The show opens on two girls, Sasha and Emily, sitting in a car outside of a pool party debating whether to go in. Emily, played by Emily Goldwyn, is about to begin a cleanse — meaning no drinking for her. She complains to Sasha that she doesn’t think this is the right environment for her to kick off her sobriety.

“Exposure therapy is the only kind of therapy,” replies Sasha, played by Sasha Spielberg. The newly single Sasha is more worried about the guy she’ll be meeting at this party.

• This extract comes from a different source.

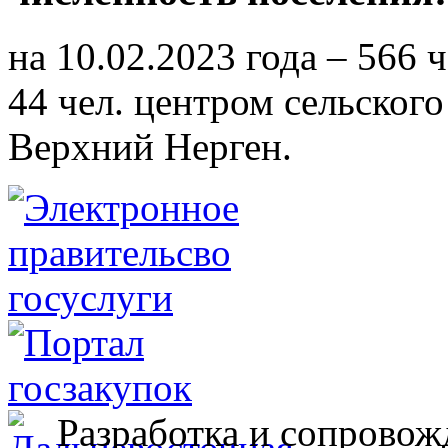
на 10.02.2023 года – 566 
44 чел. центром сельского
Верхний Нерген.
Разработка и сопровож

The show is composed in a comic book-style series of windows that highlights various angles of the scene in a way that’s easy to watch on a mobile phone held vertically. The show oscillates between one large frame and screen splits, but not in a way that’s jarring.

The three-minute show follows the girls as they try to survive this epic pool party, called “Sip & Surf XXX.” Upon walking into the pool area, the girls are shot at with a super-soaker water gun. The shooter, a tanned guy with rippling muscles, reveals himself as Xavier (pronounced Ja-Vee-eh) — Sasha’s potential love interest.

“Sick bod. Both of you guys actually. They’re different, but you’re both hot,” he says.

The rest of the party as you might imagine is a total train wreck. Xavier is intolerable. He corners Sasha and smacks her repeatedly with a pool noodle (in an effort to flirt?). Meanwhile Emily, ever determined to stay sober, is drinking cranberry juice and pretending to be drunk, so as not to blow her own cover. Though Emily is having a good time dancing and playing up a boozy facade, Sasha is ready to go. The girls conspire to leave after Emily “sobers up” and in the meantime, Sasha decides to hide under an overturned raft in the pool.

Of course, shortly before the episode ends, total chaos breaks loose. The climax hits when Xavier tries to “save” Sasha from her position under the raft and Emily tries to save Sasha from Xavier. Emily’s attempts are quickly squashed, because the other partygoers think she’s “too drunk” to go in the pool and Sasha is left to fend for herself.

The episode ends with Emily holding the hand of a soggy and bewildered Sasha, and softly whispering, “Sweet angel.”

Is the show terrible? Well, plenty in the Twitter-sphere think so. But that doesn’t mean Literally is without merit.

For one, the characters, though insipid, are accessible. They have the air of Romy and Michele, but updated for Snapchat’s under-25 demographic. What’s more, trailing two female best friends through their trials and errors as adult women is an easily consumable and familiar concept.

These aren’t likable characters. They’re exaggerated stereotypes of superficial girls, muscly bros in tank tops, and intense drinking culture. But they’re recognizable and easy to poke fun at. Some critics have said the show is too cringe-worthy to watch. But as modern media reminds us, discomfort is hardly a barrier to gaining a mass following. Just look to director Mike White’s HBO series Enlightened, or Vince Gilligan’s Breaking Bad.

But those shows are brilliant, you say.

Fine. Even if it’s not destined to be beloved, Literally could also be the kind of show you might find yourself hate-watching in the weeks to come.

Especially since Literally is less than five minutes long. Who doesn’t have three minutes of their day to sacrifice? Three minutes of boredom at work or in the middle of the night, where you turn to your phone for a brief moment of escapism. Everyone does. And if you’re one of Snapchat’s more than 100 million users, you’re likely to watch, even if it’s not every week.

However, you won’t be able to binge watch these episodes (though the first one has been unofficially uploaded to YouTube). They only exist for 24 hours after the time they’re posted — a decision in keeping with Snapchat’s ephemeral messaging platform.

It’s too early to tell whether Literally Can’t Even will prove stupid or smart, or even, dare I say, artful. But creating vibrant, bite-sized episodes of fiction is a smart move for a company clearly diving into media. And chances are it will lead to the kind of audience engagement advertisers are after and, in turn, to a potential source of revenue for Snapchat.